Regeneron Pharmaceuticals announced that the U.S. Food and Drug Administration (FDA) has approved Evkeeza (evinacumab-dgnb), an ANGPTL3 antibody, for use in children as young as one year old with homozygous familial hypercholesterolemia (HoFH). This approval expands the drug’s indication to include patients from age 1 to less than 5 years old, as an adjunct to diet, exercise, and other lipid-lowering therapies.
Evkeeza was initially approved in 2021 for adults and adolescents aged 12 years and older with HoFH. The initial approval was based on a placebo-controlled trial which showed that adding Evkeeza to standard lipid-lowering therapies could lower low-density lipoprotein cholesterol (LDL-C) by about 50% compared to placebo. In 2023, its use was extended to children aged 5 to 11. All FDA submissions for Evkeeza have been evaluated under Priority Review due to its potential benefits in treating a serious condition.

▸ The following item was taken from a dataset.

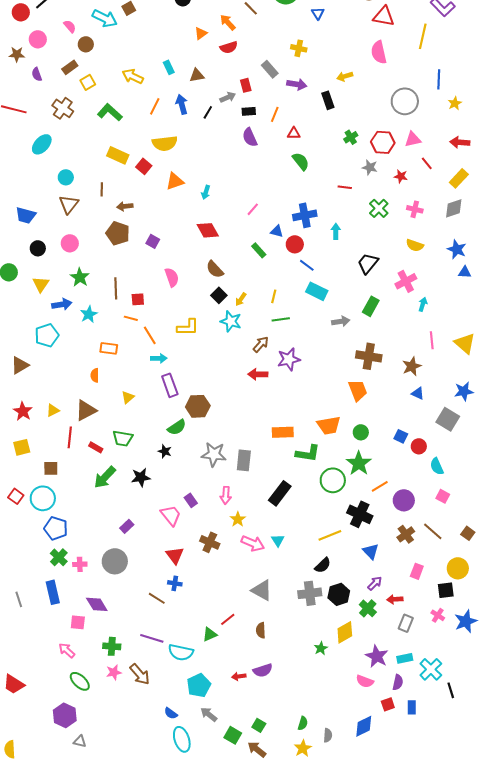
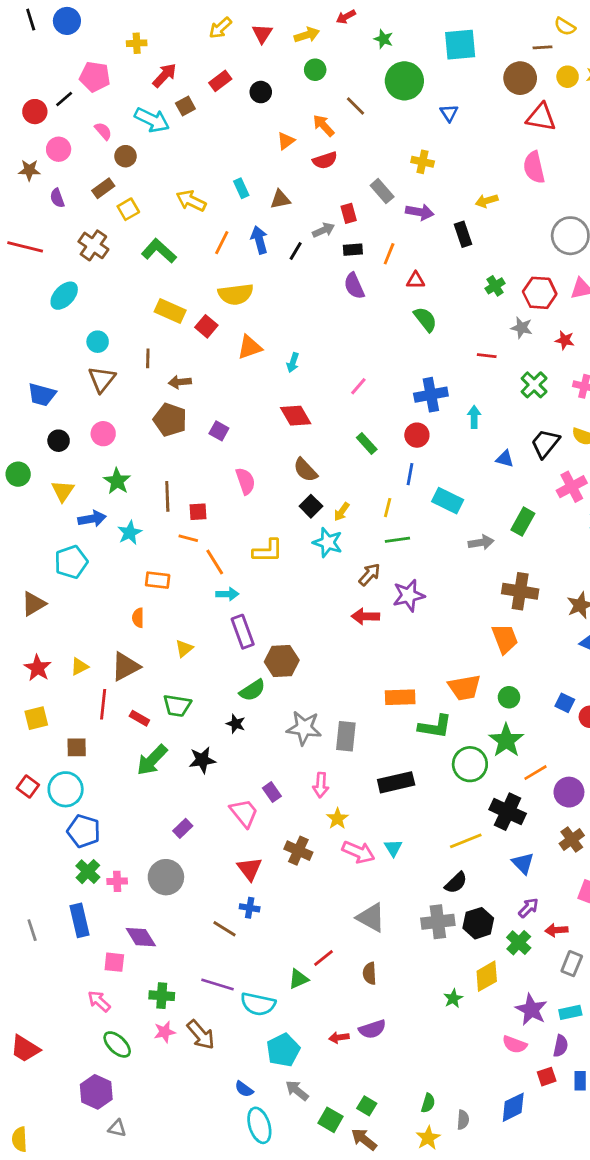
blue triangle: (277, 231) -> (505, 459), moved
black trapezoid: (368, 263) -> (545, 443), moved
blue line: (307, 265) -> (410, 474), moved, turned 63
black rectangle: (280, 493) -> (396, 782), turned 40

HoFH is a rare inherited disorder that leads to extremely high LDL-C levels. It affects approximately 1,300 people in the United States and results from inheriting two copies of genes causing familial hypercholesterolemia—one from each parent. People with HoFH often experience dangerously high LDL-C levels (usually over 400 mg/dL), putting them at risk for early-onset atherosclerotic disease and cardiac events during their teenage years.
Katherine Wilemon, Founder and CEO of the Family Heart Foundation, stated: “The approval of Evkeeza for children as young as 1 year of age addresses a critical unmet need for those with homozygous familial hypercholesterolemia, a life-threatening condition that causes extraordinarily high LDL-C levels from birth. Families and their medical teams will now have an effective treatment option for these very young children who are at risk of serious complications from diseased arteries and calcified valves without timely and sufficient LDL-C lowering. This development underscores the importance of, and urgency needed in, identifying children with FH through pediatric screenings in accordance with guidelines.”
The latest label extension is supported by clinical efficacy and safety data collected from six children with HoFH who participated in either the U.S. expanded access program or international compassionate use programs for Evkeeza. No new safety concerns were identified during these programs. The most common adverse reactions included nasopharyngitis, influenza-like illness, dizziness, rhinorrhea, nausea, and fatigue.
George D. Yancopoulos, M.D., Ph.D., Board co-Chair, President and Chief Scientific Officer at Regeneron said: “Evkeeza is a testament to the power of Regeneron’s science and proprietary technologies in developing first-in-class, lifechanging medicines that become standard-of-care. This label extension adds to our growing commitment to the rare disease space, which includes diverse clinical development programs in neuromuscular and genetic diseases – such as myasthenia gravis, otoferlin hearing loss, and fibrodysplasia ossificans progressiva – for which we’ve shared data.”
Regeneron offers support through its myRARE patient program providing financial assistance for eligible patients prescribed Evkeeza along with resources like product information and insurance benefit verification.
Evkeeza was developed using Regeneron’s VelocImmune technology platform—a genetically engineered mouse model designed to produce fully human antibodies optimized for therapeutic use. The company discovered the angiopoietin gene family more than twenty years ago; research published in the New England Journal of Medicine found that individuals whose ANGPTL3 gene did not function properly had significantly lower blood lipid levels—including LDL-C—and reduced risk of coronary artery disease.
Regeneron manages development and distribution of Evkeeza within the U.S., while collaborating with Ultragenyx on international efforts.